YOUR GOAL: From the listing below, output only the lines starting at the line that has "Image resolution: width=1024, height=1650." and ending at the line that has "https://morsmiles.com/ (181, 1298)", exactly as they appear, ends included.

MATERIAL SHOWN:
__________________________________________________

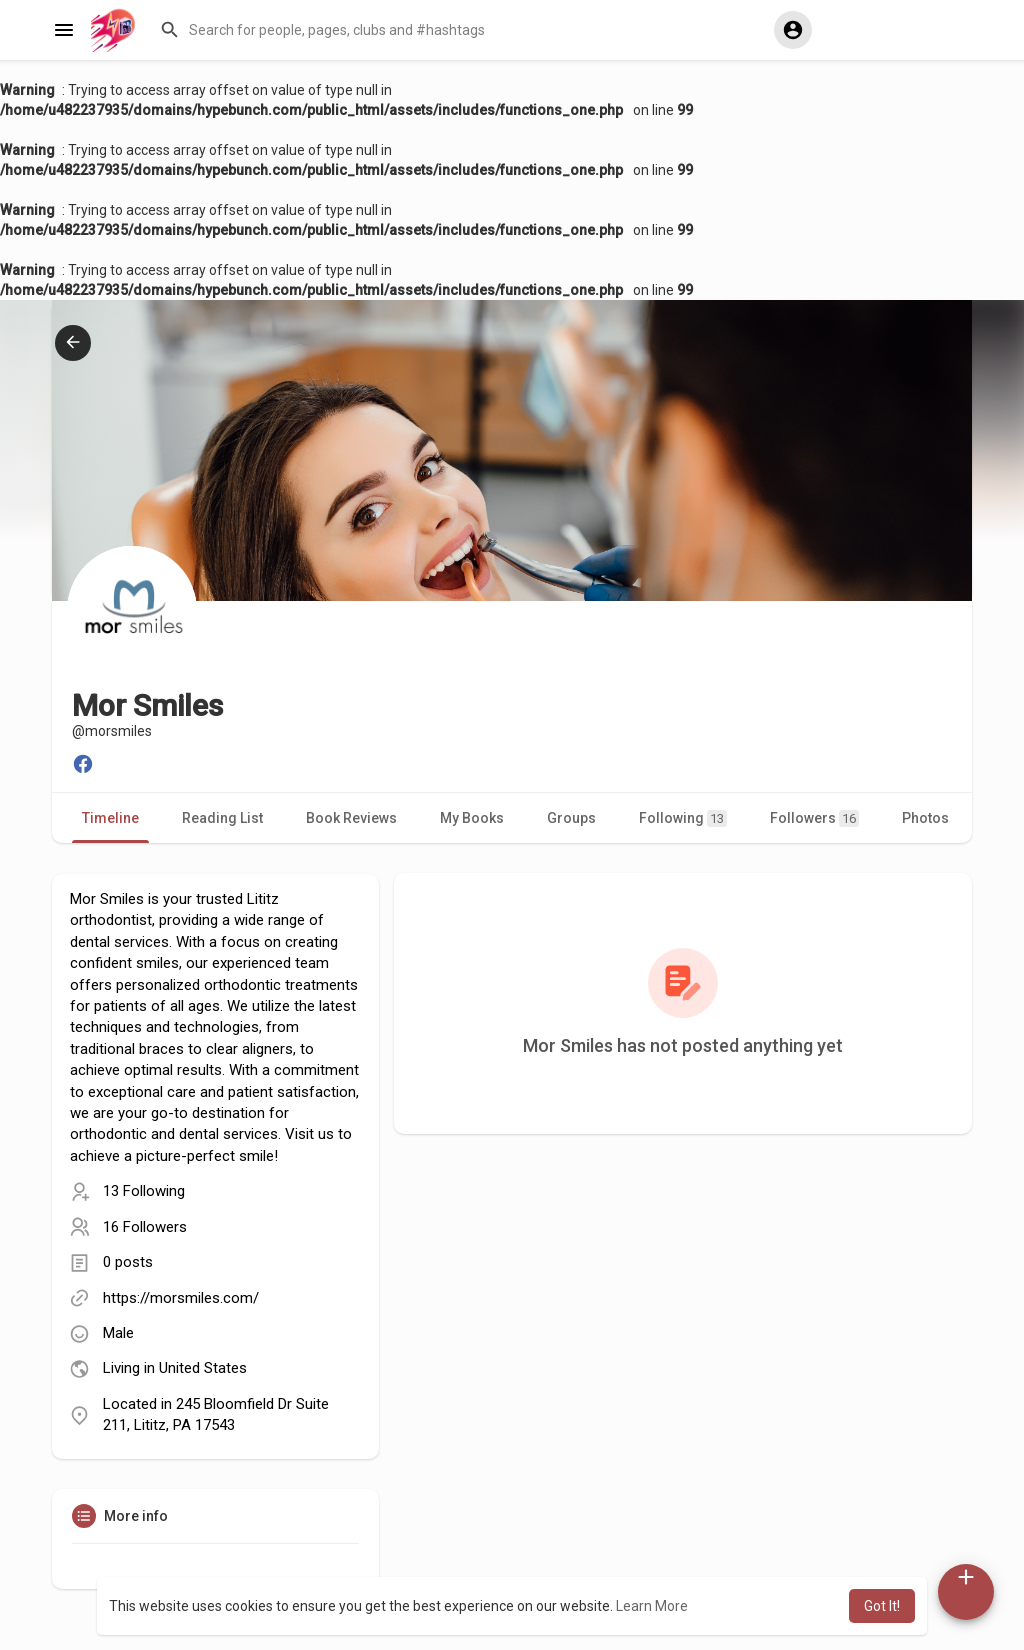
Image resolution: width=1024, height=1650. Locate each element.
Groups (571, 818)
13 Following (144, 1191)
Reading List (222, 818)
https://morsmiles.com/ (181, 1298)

__________________________________________________

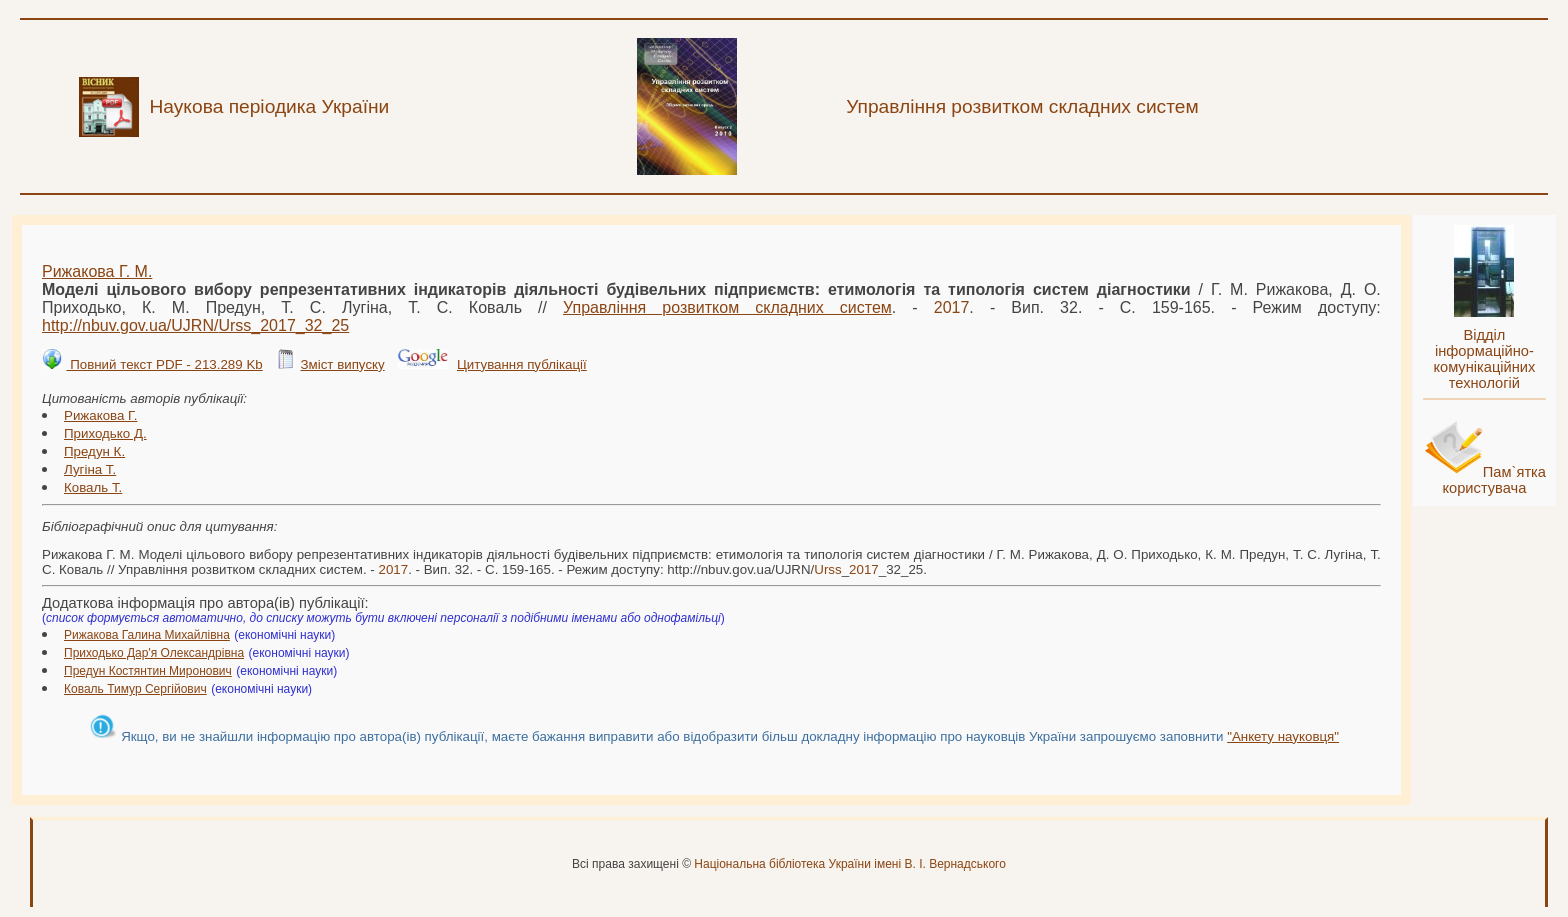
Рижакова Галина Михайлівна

__________________________________________________

SOLUTION:
Image resolution: width=1024, height=1650. Locate each element.
Groups (571, 818)
13 Following (144, 1191)
Reading List (222, 818)
https://morsmiles.com/ (181, 1298)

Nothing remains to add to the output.